→ Data section
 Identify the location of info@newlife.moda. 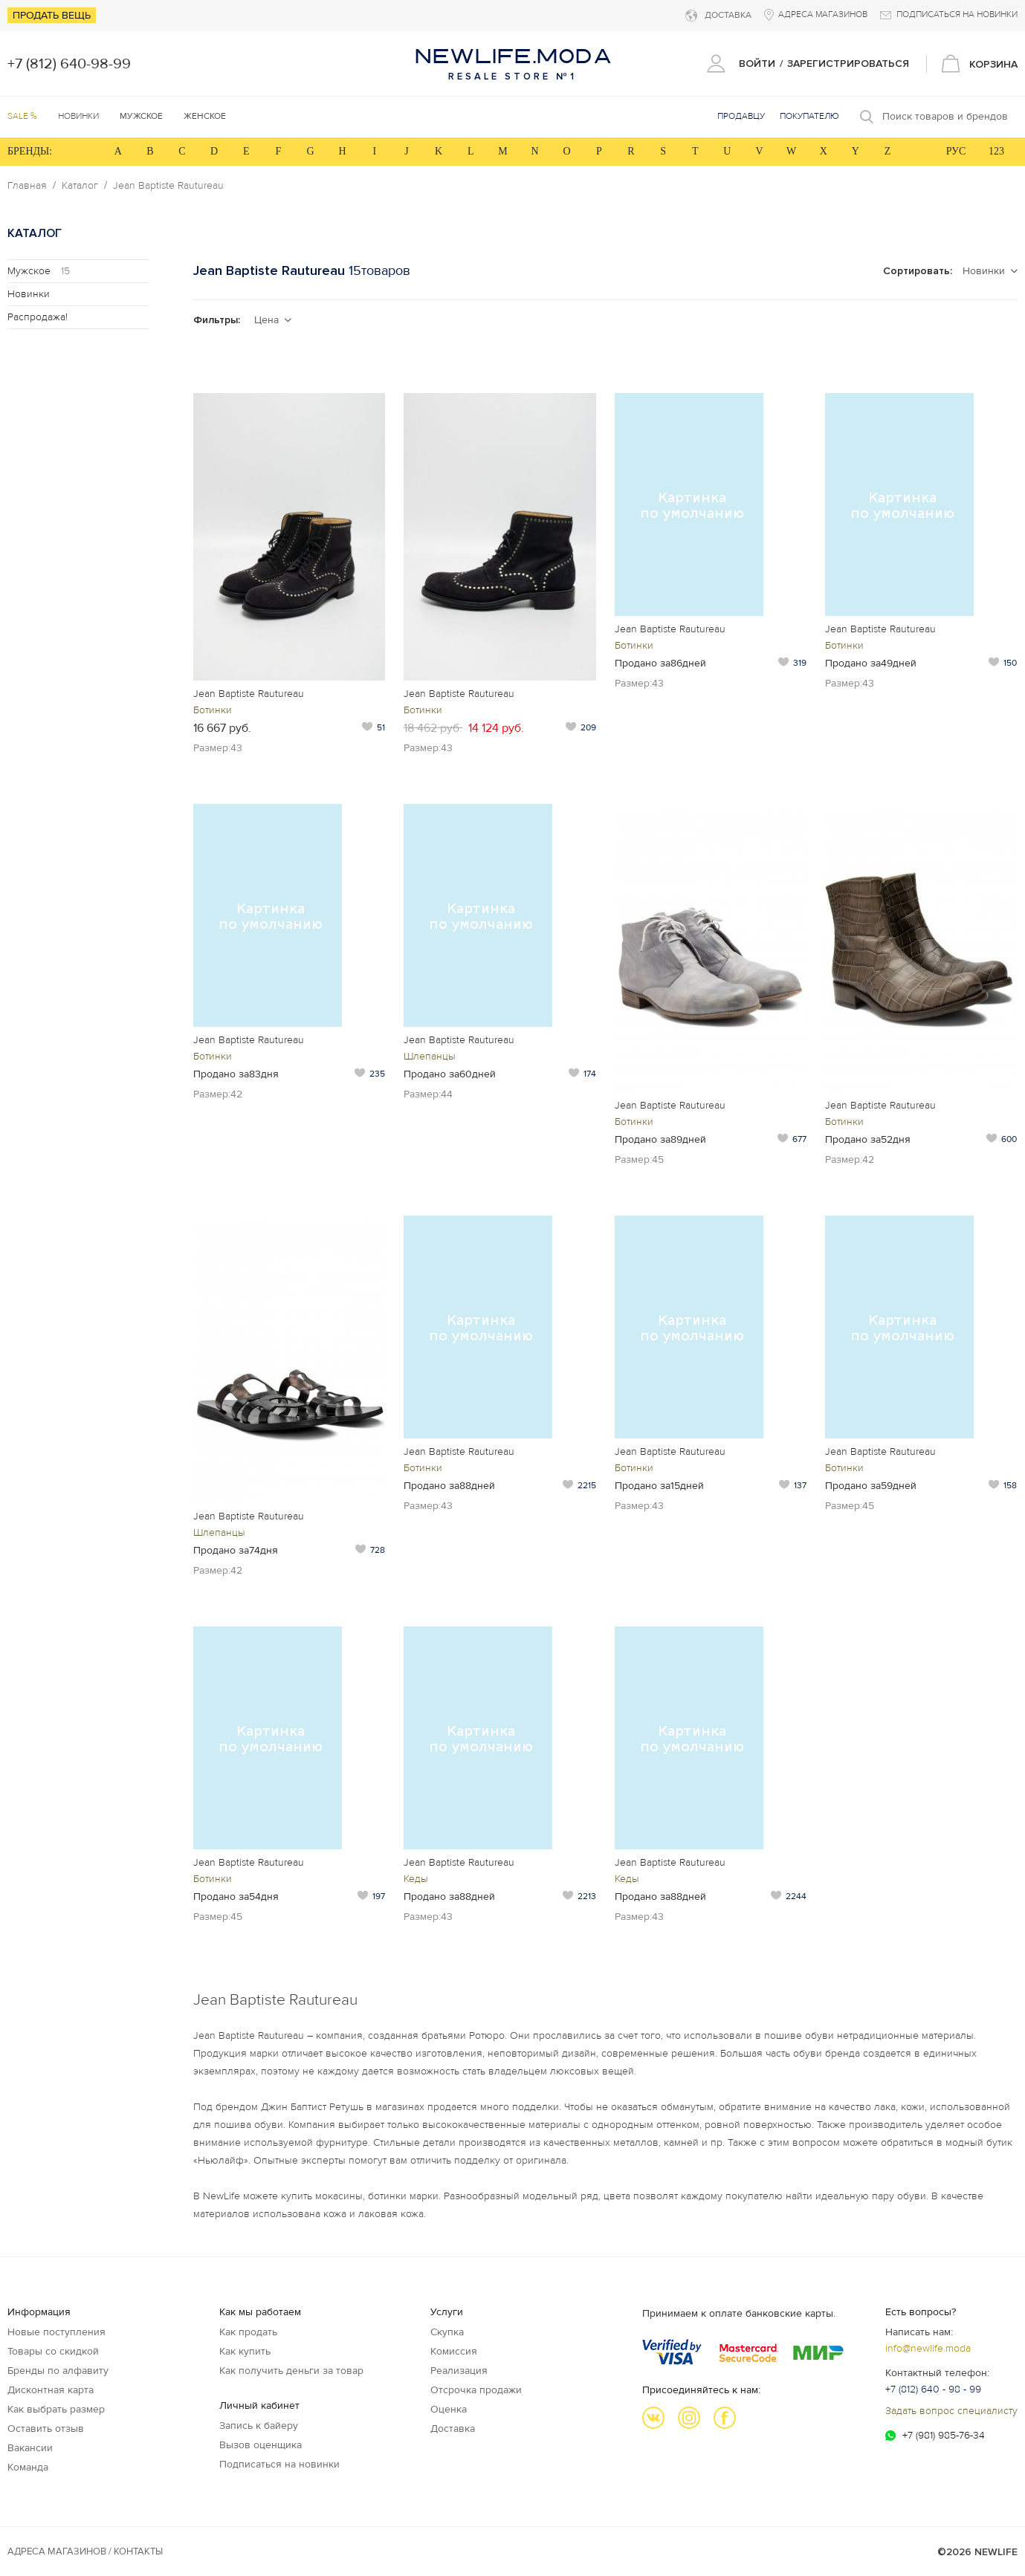
(928, 2348).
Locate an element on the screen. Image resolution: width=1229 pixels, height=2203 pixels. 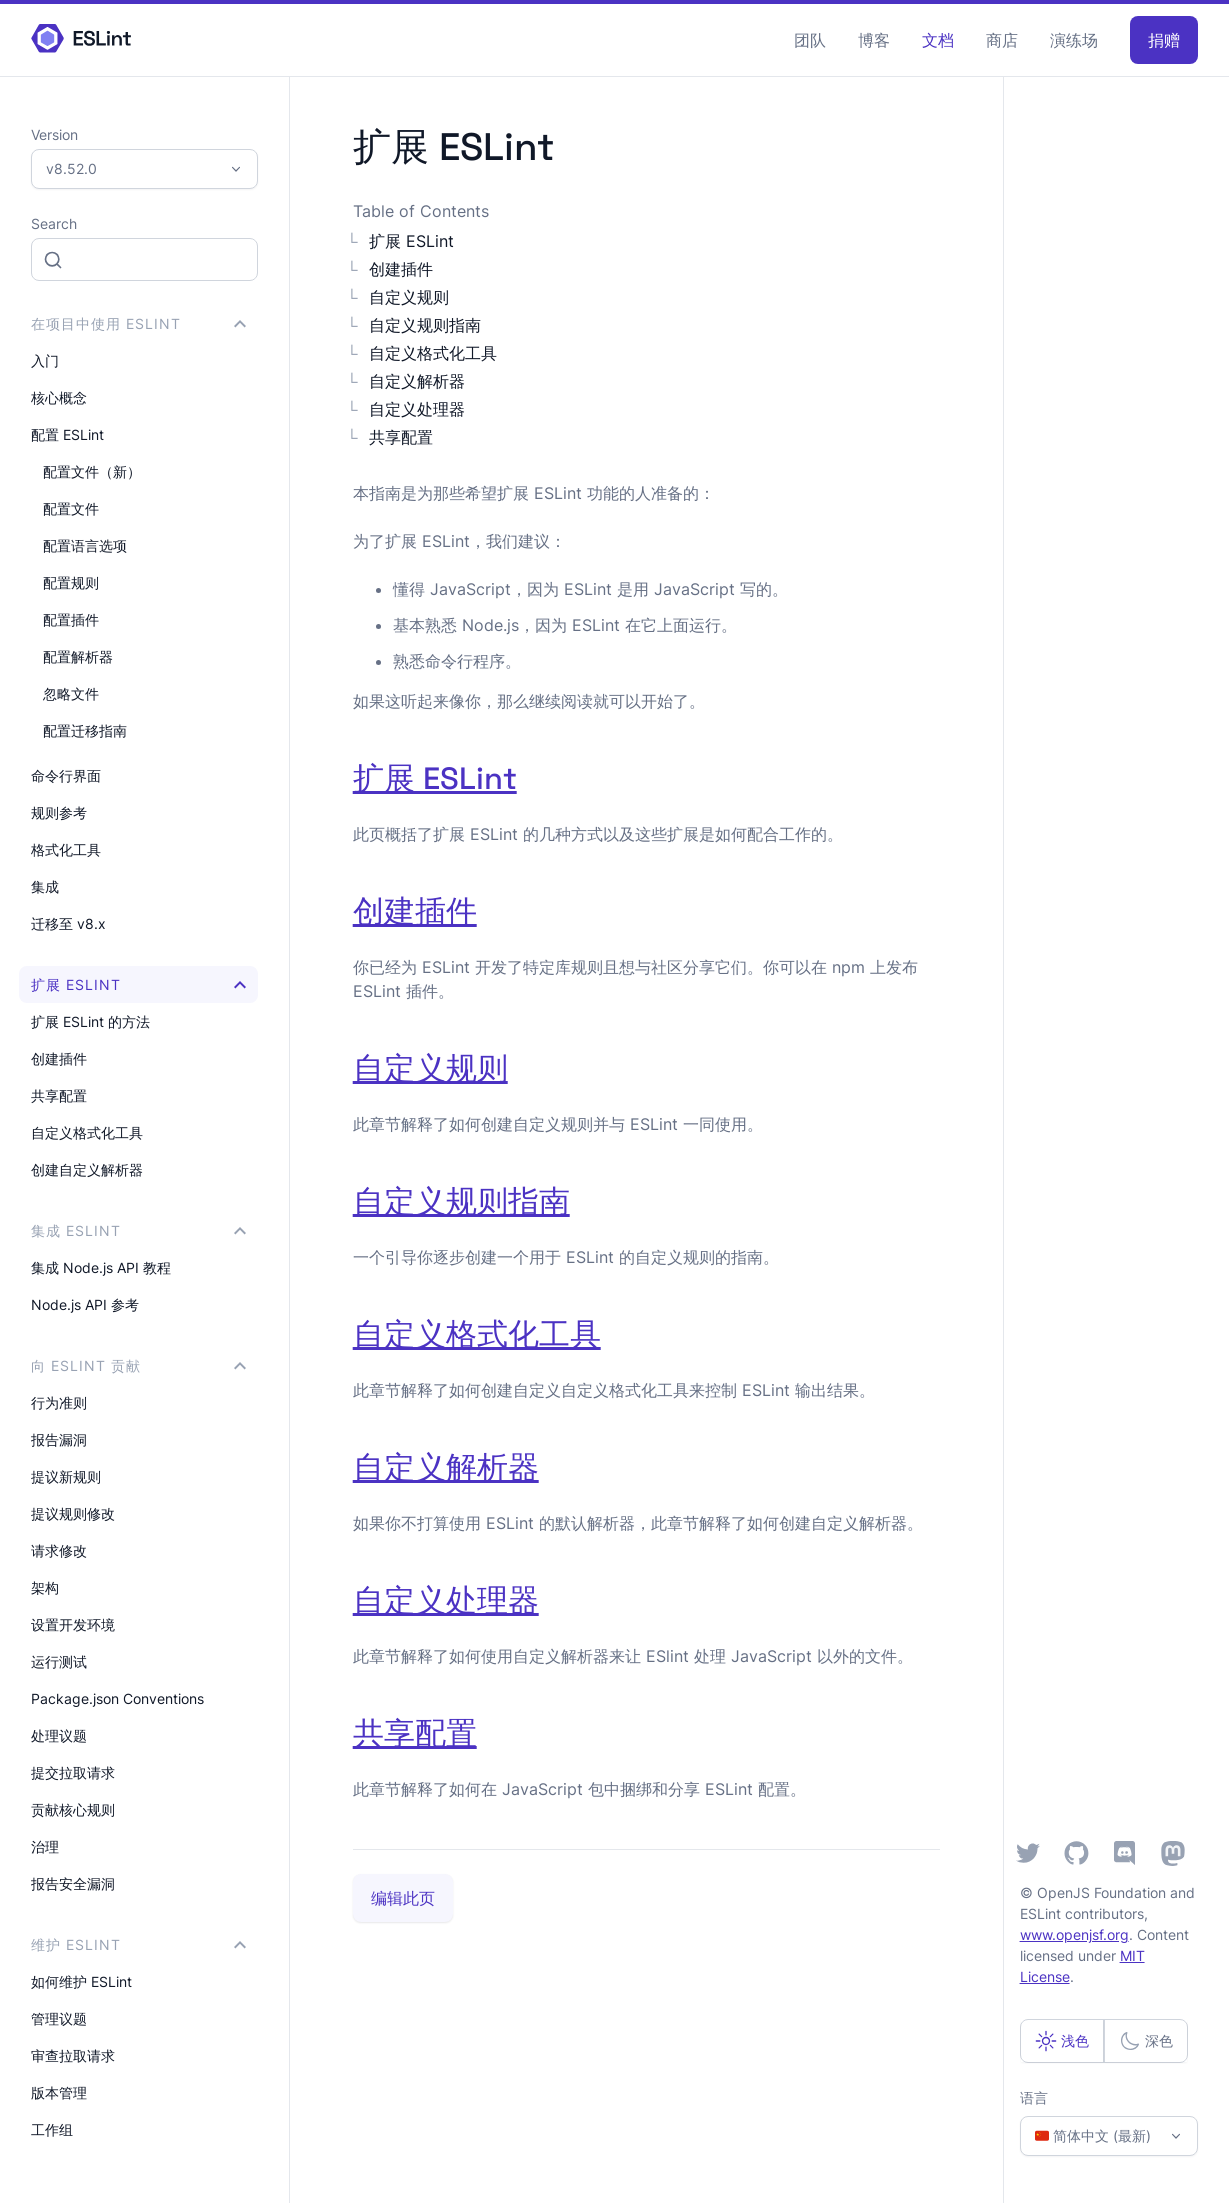
自定义解析器 is located at coordinates (417, 381).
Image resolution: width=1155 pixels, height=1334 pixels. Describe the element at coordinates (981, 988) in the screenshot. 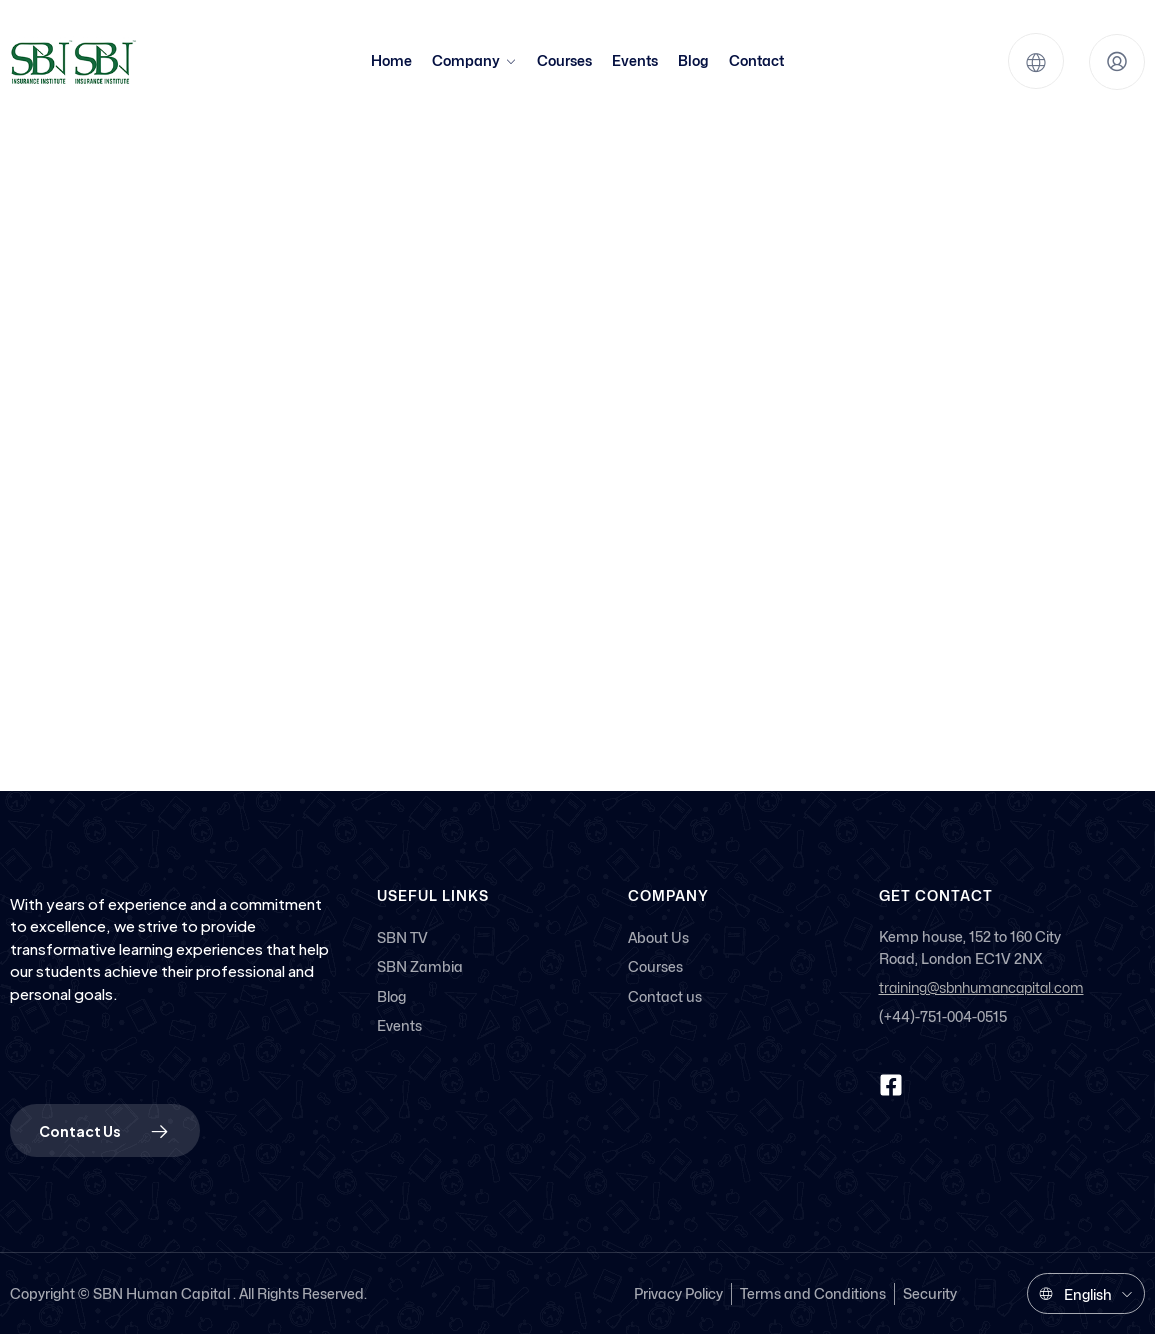

I see `training@sbnhumancapital.com` at that location.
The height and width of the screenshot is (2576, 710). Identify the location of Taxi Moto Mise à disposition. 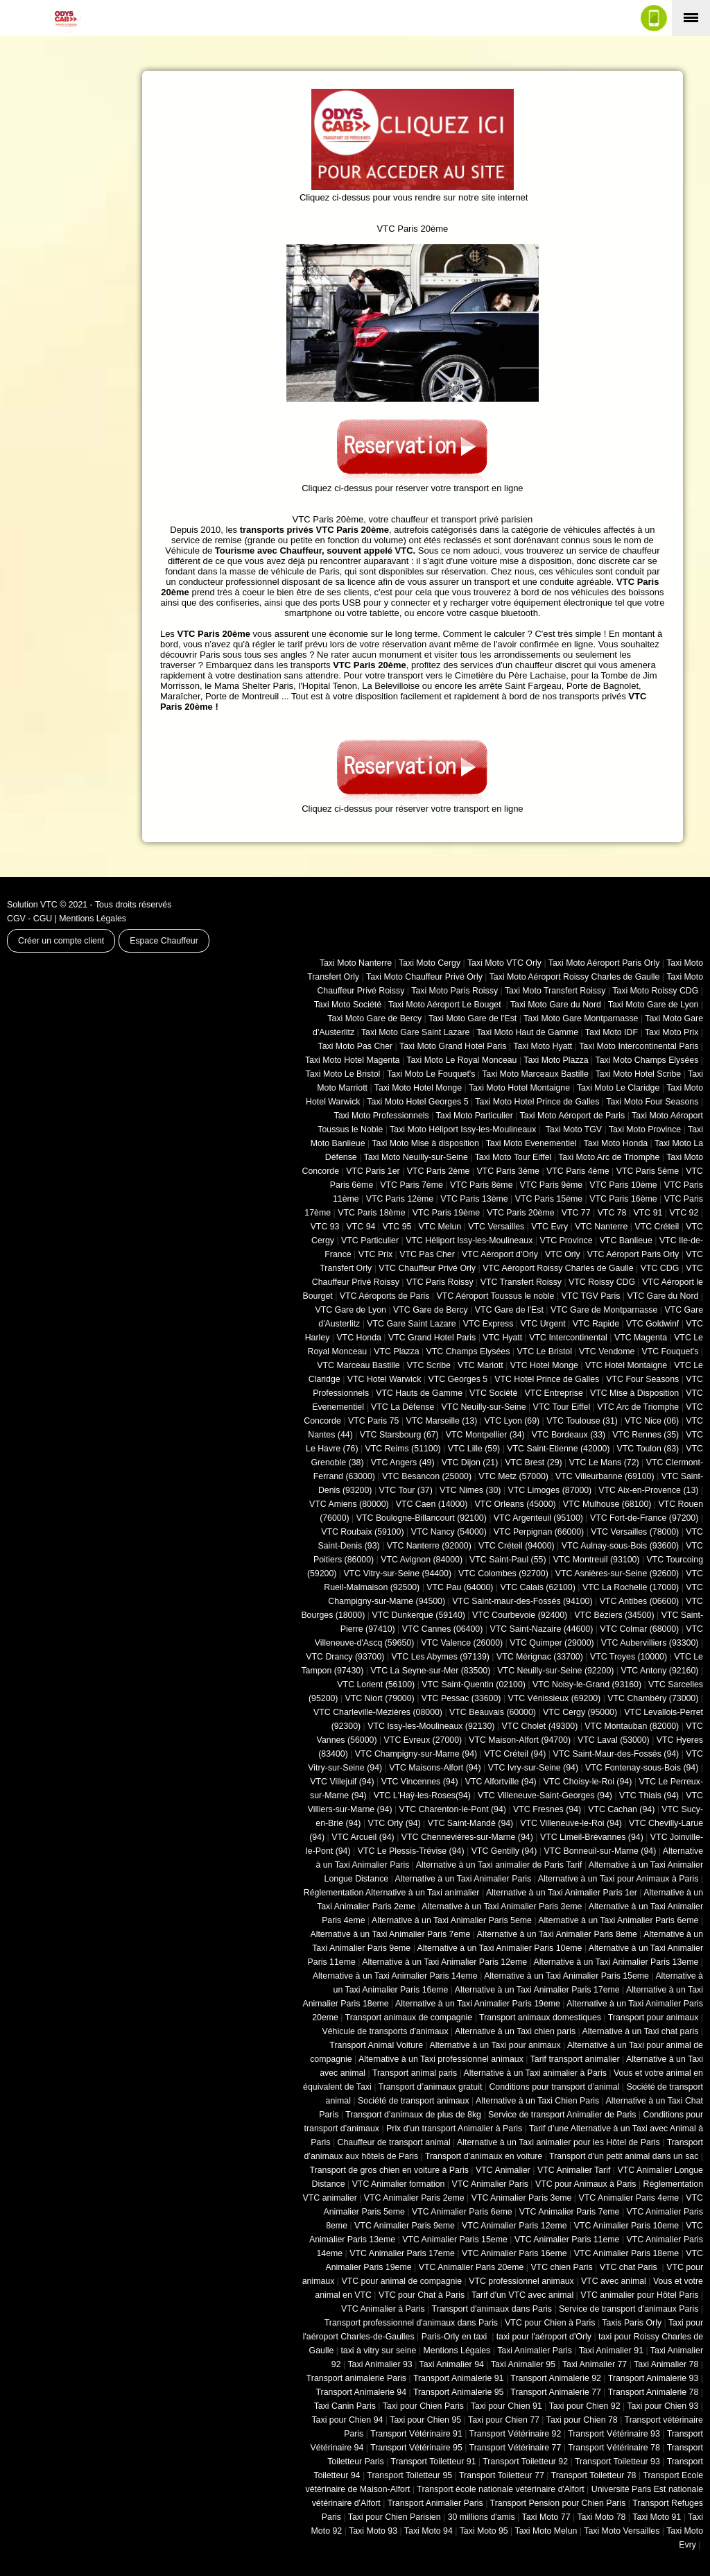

→ Directions
Exact reproduction of the entries above is what's needed; images stay out.

→ Problem solution
 Identify the location of info@newlife.moda. 
(928, 2348).
Locate an element on the screen. Image resolution: width=1229 pixels, height=2203 pixels. 
自定义解析器 is located at coordinates (417, 381).
Image resolution: width=1155 pixels, height=1334 pixels. Describe the element at coordinates (981, 988) in the screenshot. 

I see `training@sbnhumancapital.com` at that location.
The height and width of the screenshot is (2576, 710). Identify the location of Taxi Moto Mise à disposition. 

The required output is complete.